¡UNA AYUDITA!
Dedicado al vagabundo del metro Pedro de Valdivia, Santiago, Chile.
Todos los días, hora tras hora, miles de pies se hacen escuchar. La llegada de cada vagón del metro se siente en el sector. Se perciben las voces de quienes platican y ríen, la de algún cantante ambulante ubicado alguna de las murallas cercanas a las salidas, las notas de una guitarra o los soplidos de saxofón que relajan a varios. Fuertes pisadas suben y bajan las escaleras, manos abren y cierran las puertas del interior de la estación.
Muchas veces este estruendo apaga la voz de un pobre hombre, de tal vez unos setenta años, que se sienta a la salida con una mirada sincera y humillada. Todos pasan a su lado sin prestar atención a sus humildes palabras, palabras simples y comunes para muchos.
Espera que le entreguen un par de monedas. La mayoría de las veces, recibe de las pequeñas: un peso, cinco pesos, diez pesos. En pocas oportunidades, le dan un poco más, cincuenta o cien. Otros le miran y solo exclaman estúpidamente: “¡Pobre hombre!”.
Siempre está en la estación, sea la hora que sea, con tal de tener un poco de dinero para comer algo y beber su habitual botella de vino dulce. A veces aparece con una tos terrible y dolida, pero permanece en ese lugar recitando sus palabras.

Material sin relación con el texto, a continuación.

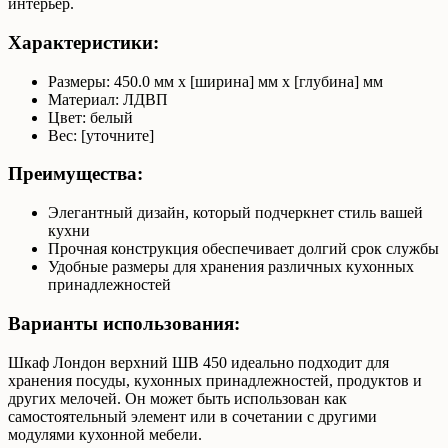
интерьер.
Характеристики:
Размеры: 450.0 мм x [ширина] мм x [глубина] мм
Материал: ЛДВП
Цвет: белый
Вес: [уточните]
Преимущества:
Элегантный дизайн, который подчеркнет стиль вашей
кухни
Прочная конструкция обеспечивает долгий срок службы
Удобные размеры для хранения различных кухонных
принадлежностей
Варианты использования:
Шкаф Лондон верхний ШВ 450 идеально подходит для
хранения посуды, кухонных принадлежностей, продуктов и
других мелочей. Он может быть использован как
самостоятельный элемент или в сочетании с другими
модулями кухонной мебели.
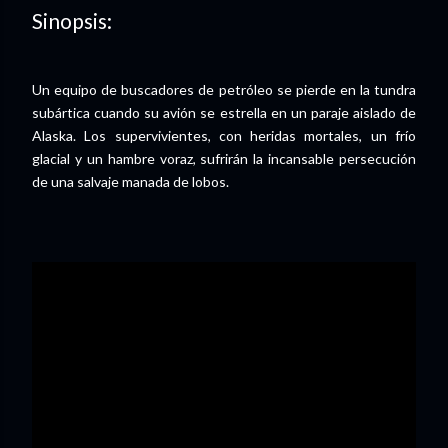
Sinopsis:
Un equipo de buscadores de petróleo se pierde en la tundra
subártica cuando su avión se estrella en un paraje aislado de
Alaska. Los supervivientes, con heridas mortales, un frío
glacial y un hambre voraz, sufrirán la incansable persecución
de una salvaje manada de lobos.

De vez en cuando, su barba está cortada o cambia su gorro con el que tapa una brillante calva. Nunca ha expelido hedor alguno, siempre está limpio y con olor a adulto mayor, ese aroma agradable que emanan los ancianos. En ocasiones, algunos niños se acercan a entregarle un dulce u otra cosa; él sonríe y mira agradecido.
Un día, un hombre de alto estatus pisó su arrugada y a veces sucia mano. Su vieja mirada buscó humilde los ojos del hombre y con voz tranquila dijo:
—Caballero, ha pisado mi mano.
El hombre de traje de pingüino volvió el rostro y lo miró con odio, para dar una arrogante respuesta:
—¿Quién te has creído para hablarme así? —Su mirada fue tosca y su pronunciación educada, pero sin respeto. Como si aplastara cualquier cosa, buscando dolor, sonrió con maldad y moldeó su zapato en los viejos dedos del pobre hombre.
Al día siguiente el anciano volvió, con su mano, esta vez, vendada. Humillado, entonó su ya común canción, percibida por pocos. Se podría pensar que sintió odio contra aquel hombre, ¿pero de que serviría vengarse? Tal vez eso meditaba al momento de juntar sus manos bajo el mentón.
En los días de lluvia, ostenta una chaqueta amarilla con un agujero en la espalda. No le ha importa que lo mojen con los paraguas, tampoco que le lancen agua, mucho menos si se enferma. Así es su vida.
Provoca grandes dudas cuando nadie lo ve, pues estira sus manos al cielo y llora. Tal vez quiere hacer algo, como volar, o quizá desea juntarse con alguien allá arriba; solo él lo sabe.
Muchas personas dicen: “¡Una ayudita!”, pero él es diferente. Se sienta en la escalera a la salida de la estación, la mirada tranquila, entonando su canción de nunca acabar:
—Tengo hambre, señor... Tengo hambre, señora... Tengo hambre, joven... Tengo hambre, señorita... Tengo hambre... Tengo hambre... por Dios.
Su voz siempre se apaga cada vez que dice por Dios.